Note that $A$ and $B$ are not necessary invertible. For invertible matrices I easily found $$|AB - \lambda I| = |B(AB - \lambda I)B^{-1}| = |BA - \lambda I|.$$
I'm aware of three proofs. The first is the one you get by combining your argument with Marko's comment. The second is to show that $AB$ and $BA$ have the same non-zero eigenvalues with the same multiplicities. The third proof runs as follows.
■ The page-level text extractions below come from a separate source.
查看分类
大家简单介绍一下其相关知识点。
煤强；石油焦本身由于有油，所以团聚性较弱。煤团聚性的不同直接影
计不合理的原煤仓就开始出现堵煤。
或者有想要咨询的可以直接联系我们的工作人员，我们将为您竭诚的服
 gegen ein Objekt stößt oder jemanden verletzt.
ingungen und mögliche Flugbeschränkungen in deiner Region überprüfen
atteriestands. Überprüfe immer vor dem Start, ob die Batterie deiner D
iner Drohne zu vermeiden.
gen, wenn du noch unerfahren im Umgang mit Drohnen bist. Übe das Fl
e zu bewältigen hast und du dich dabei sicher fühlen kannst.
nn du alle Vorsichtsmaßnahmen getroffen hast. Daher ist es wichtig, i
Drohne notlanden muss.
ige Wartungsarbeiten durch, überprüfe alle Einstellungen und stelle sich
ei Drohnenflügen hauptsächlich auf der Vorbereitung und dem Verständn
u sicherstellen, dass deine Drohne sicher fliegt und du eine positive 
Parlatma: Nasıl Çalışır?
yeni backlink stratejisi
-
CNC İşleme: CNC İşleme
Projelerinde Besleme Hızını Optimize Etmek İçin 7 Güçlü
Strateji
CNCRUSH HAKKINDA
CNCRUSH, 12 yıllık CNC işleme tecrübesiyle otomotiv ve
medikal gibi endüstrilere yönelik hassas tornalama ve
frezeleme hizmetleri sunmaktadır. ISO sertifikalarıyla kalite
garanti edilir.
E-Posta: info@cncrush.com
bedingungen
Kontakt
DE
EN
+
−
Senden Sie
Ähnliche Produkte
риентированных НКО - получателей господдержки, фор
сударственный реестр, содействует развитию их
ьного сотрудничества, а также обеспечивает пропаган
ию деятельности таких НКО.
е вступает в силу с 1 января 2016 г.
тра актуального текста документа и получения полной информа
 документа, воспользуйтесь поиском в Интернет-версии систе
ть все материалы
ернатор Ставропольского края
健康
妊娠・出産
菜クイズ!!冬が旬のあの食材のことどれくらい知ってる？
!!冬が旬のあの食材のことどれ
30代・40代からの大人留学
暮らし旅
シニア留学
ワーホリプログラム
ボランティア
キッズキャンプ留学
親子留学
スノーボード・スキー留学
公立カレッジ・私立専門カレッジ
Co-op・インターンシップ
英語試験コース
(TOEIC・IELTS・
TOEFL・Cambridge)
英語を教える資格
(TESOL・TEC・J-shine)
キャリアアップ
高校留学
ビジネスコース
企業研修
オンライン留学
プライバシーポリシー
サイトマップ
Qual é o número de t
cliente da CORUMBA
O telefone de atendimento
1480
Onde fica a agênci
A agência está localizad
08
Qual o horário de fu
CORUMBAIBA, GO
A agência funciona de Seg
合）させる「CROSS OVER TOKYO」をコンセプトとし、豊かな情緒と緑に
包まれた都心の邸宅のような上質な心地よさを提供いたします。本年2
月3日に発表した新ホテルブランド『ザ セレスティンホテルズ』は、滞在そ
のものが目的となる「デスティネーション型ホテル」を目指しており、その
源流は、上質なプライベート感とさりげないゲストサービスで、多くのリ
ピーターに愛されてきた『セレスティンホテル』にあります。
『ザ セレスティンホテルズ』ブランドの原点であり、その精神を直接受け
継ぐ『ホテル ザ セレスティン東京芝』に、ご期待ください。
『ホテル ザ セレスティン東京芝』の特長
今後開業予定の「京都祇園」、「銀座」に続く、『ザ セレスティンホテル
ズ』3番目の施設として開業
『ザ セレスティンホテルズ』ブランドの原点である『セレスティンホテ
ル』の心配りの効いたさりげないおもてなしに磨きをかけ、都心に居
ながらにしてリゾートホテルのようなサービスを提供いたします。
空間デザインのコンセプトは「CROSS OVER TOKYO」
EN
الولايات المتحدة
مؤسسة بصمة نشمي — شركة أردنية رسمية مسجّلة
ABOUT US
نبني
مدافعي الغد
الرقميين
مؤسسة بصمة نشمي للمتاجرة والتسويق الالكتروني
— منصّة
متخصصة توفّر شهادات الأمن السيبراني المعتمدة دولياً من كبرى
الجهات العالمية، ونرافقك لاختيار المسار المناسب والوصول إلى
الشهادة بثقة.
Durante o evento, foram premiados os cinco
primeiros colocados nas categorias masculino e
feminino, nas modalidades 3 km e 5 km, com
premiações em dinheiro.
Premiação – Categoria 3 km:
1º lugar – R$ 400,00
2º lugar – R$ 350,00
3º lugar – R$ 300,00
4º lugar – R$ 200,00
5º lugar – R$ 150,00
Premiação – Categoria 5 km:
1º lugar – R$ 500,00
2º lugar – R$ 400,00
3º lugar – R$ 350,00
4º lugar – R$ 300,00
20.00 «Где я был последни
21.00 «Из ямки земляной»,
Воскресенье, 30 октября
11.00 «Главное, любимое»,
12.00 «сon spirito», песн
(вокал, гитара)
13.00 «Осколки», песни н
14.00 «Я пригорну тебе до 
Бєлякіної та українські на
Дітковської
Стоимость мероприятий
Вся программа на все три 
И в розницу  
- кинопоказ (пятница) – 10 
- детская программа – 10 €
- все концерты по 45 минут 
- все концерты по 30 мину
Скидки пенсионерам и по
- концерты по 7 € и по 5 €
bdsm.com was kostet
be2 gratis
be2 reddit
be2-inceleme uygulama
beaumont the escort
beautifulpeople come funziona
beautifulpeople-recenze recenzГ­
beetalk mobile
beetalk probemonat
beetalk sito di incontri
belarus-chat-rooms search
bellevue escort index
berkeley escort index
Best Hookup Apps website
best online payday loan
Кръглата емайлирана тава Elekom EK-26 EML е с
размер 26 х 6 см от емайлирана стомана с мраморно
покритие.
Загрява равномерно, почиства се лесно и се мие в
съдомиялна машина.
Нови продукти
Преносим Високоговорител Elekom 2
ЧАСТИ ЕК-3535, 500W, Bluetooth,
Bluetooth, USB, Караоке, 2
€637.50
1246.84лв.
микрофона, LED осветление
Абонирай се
Set \[ M=\begin{pmatrix}I&A\\ B&I\end{pmatrix},\quad N=\begin{pmatrix}I&0\\-B&I\end{pmatrix} \] and then note that \[ MN=\begin{pmatrix}I-AB&A\\0&I\end{pmatrix},\quad NM=\begin{pmatrix}I&A\\0&I-BA\end{pmatrix}. \] Since $\det(MN)=\det(NM)$, the result follows.
One advantage of the third proof is that it works for matrices over a commutative ring.
There is an old-fashioned proof depending only on the properties of determinants and minors.
(i) In $\det(xI-X)$ the coefficient of $x^{n-k}$ is the sum of the principal $k\times k$ minors of $X$.
(ii) Let $X^{(k)}$ denote the matrix of $k\times k$ minors of $X$ for any square $X$. Then by a theorem sometimes called the Binet-Gauss Theorem we have that $(XY)^{(k)}=X^{(k)}Y^{(k)}$.
(iii) For any square matrices $X,Y$ we have $\text{tr}(XY)=\text{tr}(YX)$.
So the coefficient of $x^{n-k}$ in $\det(xI-AB)$ is $$\text{tr}((AB)^{(k)})=\text{tr}(A^{(k)}B^{(k)})$$ whereas the coefficient of $x^{n-k}$ in $\det(xI-BA)$ is $$\text{tr}((BA)^{(k)})=\text{tr}(B^{(k)}A^{(k)})$$ and these are equal.